Various Latin American states—for instance, left-wing governments in Bolivia, Brazil, and Argentina—have attempted to limit the acquisition of land and resources by foreigners. At the same time, these same administrations have increased the power of public enterprises in the primary sector. Attempts to limit foreign acquisitions have not had their intended result. Domestic and foreign interests continue to accumulate capital by finding legal exemptions, manipulating environmental laws and standards, engaging in joint ventures, and financing public enterprises. The state’s raw material, territory, is its exclusive, sovereign terrain; governmental actors have the power to classify, divide, and redistribute space in the process of capitalist accumulation. The acquisition of territory is the first step in the development and subsequent export of commodities in the mining, lumber, and/or agricultural sectors.
The State, Sovereignty, and Capitalist Accumulation
Capital, as David Harvey (1982: 210) notes, is a series of relationships in perpetual motion with the objective of accumulating money. Capitalist accumulation is therefore not only the amassing of objects or assets but the constant attempt to reproduce relations of production and property ownership to generate profit. Twentieth-century Marxist scholars theorized the relationship between this concept and state power. For example, Miliband (1969) argued that the state was an arena permeated and manipulated by corporations for their own objectives. In this instrumentalist view, the state, including laws and institutions, was an object used to promote the interests of class actors. Poulantzas (2000 [1980]: 18–19) took the Marxist approach to the state in a more structuralist direction, viewing the ability to differentiate state power from economic activity as “a peculiar feature of capitalism” and “the capitalist form of the political in the constitution and reproduction in the relations of production.” The focus was not on the use of political office to forward an economic agenda but on the promotion by public policies and institutions of individuality and private property, the means to ensure a mobile workforce, and the suppression of class struggle via repression and ideology (37–39). Evans (1979: 44–45) connected these approaches in recognizing that the state was relatively autonomous from economic actors. In his classic work on Brazilian industrialization, he suggested that state autonomy allowed elites to mediate between the demands of local and foreign capital, with governments using incentives and repression to create a safe, stable space for accumulation.
Subsequent scholarship has played down the connection between the state and capitalist accumulation. Skocpol (1985) acknowledged the importance of ideas such as nationalism in addition to material qualities in the capacity of states to identify and pursue their objectives. Others pointed to the interconnection of beliefs, values, institutions, finance, and mobilization that makes it impossible to distinguish sharply between state and economy (Evans, 1995; Migdal, 2001).

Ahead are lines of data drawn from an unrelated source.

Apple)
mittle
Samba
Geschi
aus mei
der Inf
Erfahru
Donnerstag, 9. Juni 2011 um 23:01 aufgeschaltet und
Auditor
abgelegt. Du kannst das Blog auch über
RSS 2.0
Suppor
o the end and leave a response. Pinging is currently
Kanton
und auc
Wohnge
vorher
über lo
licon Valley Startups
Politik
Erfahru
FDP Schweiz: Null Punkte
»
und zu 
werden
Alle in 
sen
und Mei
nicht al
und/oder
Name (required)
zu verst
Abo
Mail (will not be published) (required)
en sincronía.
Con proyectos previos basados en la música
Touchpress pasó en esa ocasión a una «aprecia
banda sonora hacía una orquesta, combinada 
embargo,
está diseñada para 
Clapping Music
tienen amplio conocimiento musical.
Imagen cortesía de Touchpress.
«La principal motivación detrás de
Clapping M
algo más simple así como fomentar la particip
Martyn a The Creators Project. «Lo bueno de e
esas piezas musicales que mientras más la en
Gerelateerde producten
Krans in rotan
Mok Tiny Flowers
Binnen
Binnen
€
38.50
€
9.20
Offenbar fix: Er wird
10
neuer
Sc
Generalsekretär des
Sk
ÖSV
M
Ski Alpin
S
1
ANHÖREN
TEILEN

Drawing on Foucault, Mitchell (2006) considered the state a particular European way of partitioning spatial and social relations. For him, the state was not a singular thing but a body of techniques, among them registering property claims and providing social security numbers, which produced subjects that might or might not have an interest in capitalist accumulation. James Scott (1998) likened the state to a set of grids that rendered populations legible for governmental intervention.
Agamben (1998: 18), building on Carl Schmitt’s work (1985 [1922]), explained that in modern legal systems sovereignty is rooted in the declaration of an exception, an “inclusive exclusion” that is “taken outside” but “not simply excluded.” Declaring an exception involves treating someone or something as not being of a particular legal order. It contrasts with the “simple exclusion’ by the Greek city-state of the people who lived outside its walls, over whom it sought no authority. The modern state claims authority over all people and places within a particular area, and declaring who and/or what pertains to a certain territory always entails classification, incorporation, and the potential to exclude.

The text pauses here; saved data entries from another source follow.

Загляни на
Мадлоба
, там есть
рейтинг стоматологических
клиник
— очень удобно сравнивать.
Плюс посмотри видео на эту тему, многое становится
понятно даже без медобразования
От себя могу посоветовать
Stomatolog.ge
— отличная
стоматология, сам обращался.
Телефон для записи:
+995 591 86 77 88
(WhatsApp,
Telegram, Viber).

Reading Marx’s understanding of primitive accumulation and ground rent in light of Agamben’s work on sovereignty clarifies the relationship between capitalist accumulation and territory. The seventeenth- and eighteenth-century enclosures in Britain, when land that had been held and administered in common was made subject to individual ownership and prior inhabitants were driven into cities, illustrates how private property is created by combining state authority, laws, and force (Marx, 1992 [1867]). De Angelis (2004) points out that private property remains individualized and an instrument of production through the modern state’s policing of the separation of owners from nonowners. Privatization includes while it excludes, making an exception of de jure nonowners when new owners place deeds on their acquisitions. Neoliberal efforts to privatize social services and public goods such as water or sanitation systems are instances of enclosure that are part of accumulation strategies (Akram-Lodhi, 2007).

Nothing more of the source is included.